First edition of this detailed and systematic history of the therapeutic use of music, by the physician and ‘philosophie und musik doktor’ Peter Joseph Schneider (1791-1871). The main tenet of the work is actually revealed in the separate title immediately following the main title-page: System einer medizinischen musik or ‘A system of medical music; an indispensable handbook for students of medicine, medical practitioners, principals of lunatic asylums, practical physicians and unmusical teachers of different methods’. Over the course of the work, Schneider examines the effects and influence of music on a healthy body, on the moral effects of music, on music and children, and on the healing properties of music on a number of different illnesses, but in particular nervous and mental disease, as well as containing an interesting discussion on tarantualism. Of interest is his list of the human characteristics of the various major and minor keys: for example he considers C major to be pure, A minor soft and pious, F major to be restful and D minor to be rather brooding: ‘C-dur, ist ganz rein. Sein charakter heißt, unschuld, einsalt, naivität, kindersprache, judengedantke. A-moll fromme weiblichkeit und weichlichkeit des charakters. F-dur gefälligkeit und ruhe. D-moll schwermüthige weiblichkeit, die spleen und dünste brütet’ (p. 287).
Of the present work, Engel states that it is a comprehensive study, and contains ‘much information of the subject in questions’ but which is ‘interspersed with many remarks and citations which have little or no bearing on music considered medically. The last seventy two pages of the second volume contains a sort of autobiography of the author’ (Engel, p. 108).
Engel, Musical Myths and Facts, (1876), Vol II, p. 107; Becker, Systematisch-chronologische darstellung der musikalischen literature, (Leipzig 1930), supplement, p. 8 and 11; Euing Musical Library Catalogue, p. 114; Schullian, Music and Medicine, p. 458; OCLC: 14823859 cites copies at Berkeley, the National Library of Medicine, Michigan, the Library of Congress, with further copies at Harvard, Chicago, the New York Public Library and Glasgow;
How much to send a telegraph
113. SCHÜCK, Rudolph. TASCHENBUCH FÜR DEN TELEGRAPHISCHEN VERKEHR von Hamburg nach sämmtlichen Telegraphen-Stationen Europa’s. Hamburg. Verlag von Fritz Schuberth. 1856. 8vo, pp. 64; some minor dust-soiling and creasing; uncut and unopened in the original printed wrappers, lower wrapper loose but holding, spine and extremities a little chipped; still a good copy of an ephemeral item. £110
An appealing copy of this scarce portable tariff guide for sending a telegraph across Europe, listing the different telegraph stations in each country, and how much it will cost to send a message from Hamburg. Not located on OCLC or KVK.

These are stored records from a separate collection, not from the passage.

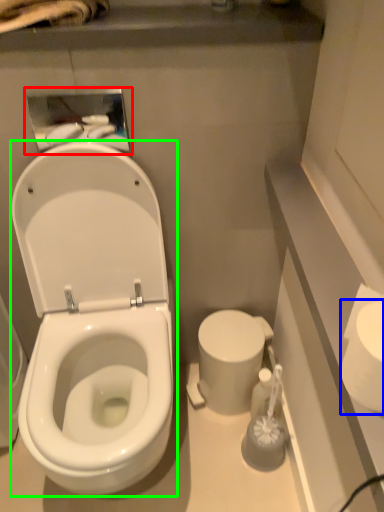 Question: Which object is positioned closest to medicine cabinet (highlighted by a red box)? Select from toilet paper (highlighted by a blue box) and wide (highlighted by a green box).

Choices:
 (A) toilet paper
 (B) wide

Answer: (B) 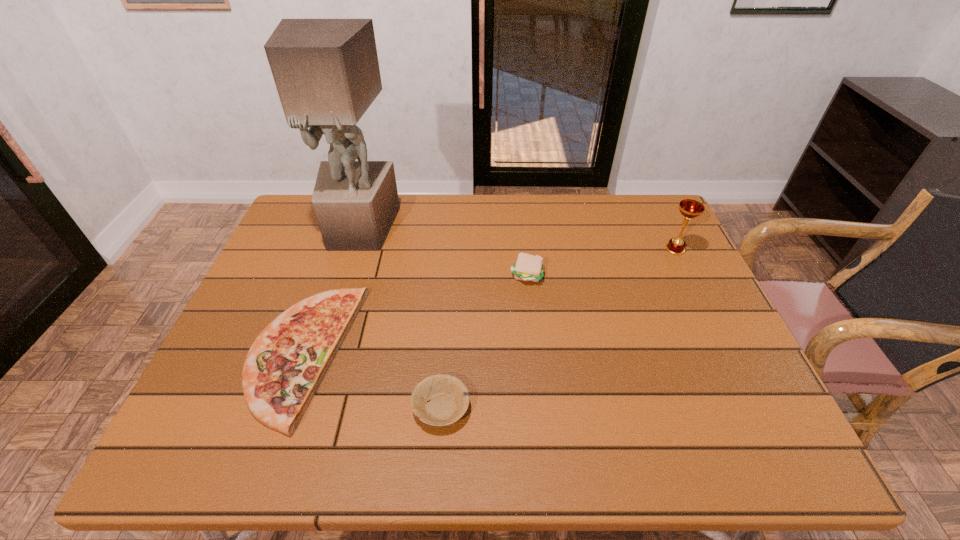 I want to click on object present at the near left corner, so click(286, 363).

This screenshot has width=960, height=540. In the image, there is a desktop. In order to click on vacant space at the far edge in this screenshot , I will do `click(443, 227)`.

Image resolution: width=960 pixels, height=540 pixels. In the image, there is a desktop. What are the coordinates of `vacant space at the near edge` in the screenshot? It's located at (631, 454).

The width and height of the screenshot is (960, 540). Identify the location of blank space at the left edge of the desktop. (269, 273).

Where is `free space at the right edge of the desktop`? free space at the right edge of the desktop is located at coordinates (673, 321).

Find the location of a particular element. vacant area at the far left corner of the desktop is located at coordinates (312, 203).

In the image, there is a desktop. Where is `vacant space at the near left corner`? vacant space at the near left corner is located at coordinates (231, 423).

At what (x,y) coordinates should I click in order to perform the action: click on unoccupied area between the pizza and the patty. Please return your answer as a coordinate pair (x, y). The image size is (960, 540). Looking at the image, I should click on (415, 315).

Image resolution: width=960 pixels, height=540 pixels. I want to click on vacant area between the rightmost object and the bowl, so click(x=558, y=329).

Where is `free point between the sculpture and the fourth shortest object`? The height and width of the screenshot is (540, 960). free point between the sculpture and the fourth shortest object is located at coordinates (517, 239). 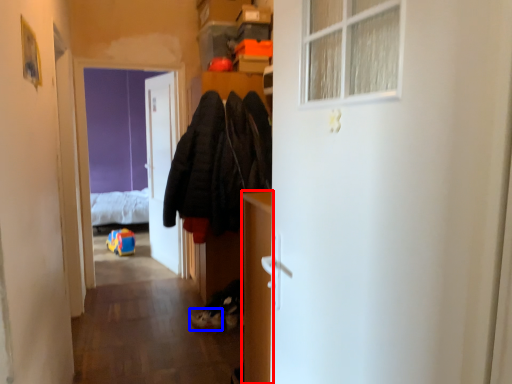 Question: Which of the following is the farthest to the observer, cabinetry (highlighted by a red box) or shoe (highlighted by a blue box)?

Choices:
 (A) cabinetry
 (B) shoe

Answer: (B) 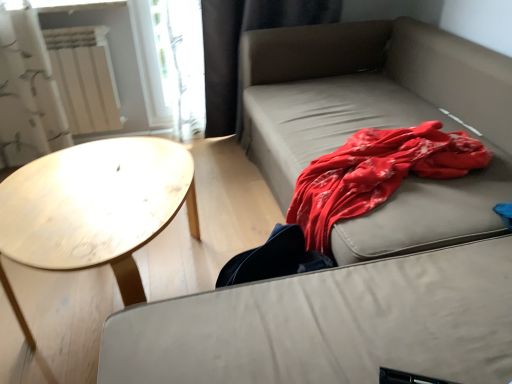 Question: Looking at their shapes, would you say matte beige studio couch at upper right is wider or thinner than black fabric curtain at upper left?

Choices:
 (A) thin
 (B) wide

Answer: (B)

Question: In terms of size, does matte beige studio couch at upper right appear bigger or smaller than black fabric curtain at upper left?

114. SEGOND, Louis Auguste. HYGIÈNE DU CHANTEUR, influence du chant sur l’économie animale; causes principales de l’affaiblissement de la voix et du développement de certaines maladies chez les chanteurs; moyens de prévenir ces maladies. Paris, Labé, Libraire de la Faculté de médecine, ... 1846. 8vo, pp. [iv], xvi, [17]- 246; with numerous text illustrations; occasional foxing and light marginal browning; uncut in the original printed wrappers, wrappers a little soiled, corners torn, preserved in glycine dust-jacket. £225
Uncommon first edition of this practical and popular guide for singers on the health and care of the voice, by the experienced Parisian physician, physiologist, and accomplished singer, Louis Auguste Segond. Dedicated to his singing teacher, Manuel Garcia, this helpful work provides advice on all areas of vocal training and hygiene, providing an explanation of the anatomy and physiology of the throat and larynx, the importance of the lungs and breathing techniques, the role of the vocal chords, ‘théories de la voix de poitrine et de la voix de tête’, physical influences that can affect the voice, such as age and sleep, the use of gargles and lubricants, as well as a discussion on the removal of the tonsils. Segond also includes a discusson on castrati (p. 208).
The work was well-received, and was translated into English in the same year, Vocal Care for the Singer, with a second edition appearing in 1848. It was still being referred to in 1910 by the Boston Symphony Chorus. ‘In 1846, the French medical doctor Louis August Segond published a very helpful book Hygiène du chanteur, dedicated to Manuel García. Concerning sleep, he advises ‘Dormir c’est réparer’ (p. 189) - that is, to sleep is to repair [the voice] - and he recommends an eight-hour sleep cycle for singers. His observation that ‘la disposition bonne ou mauvaise de la voix est une conséquence de l’état général de l’organisme’ especially applies to the aging voice’ (Scott, For the Love of Music, p. 214).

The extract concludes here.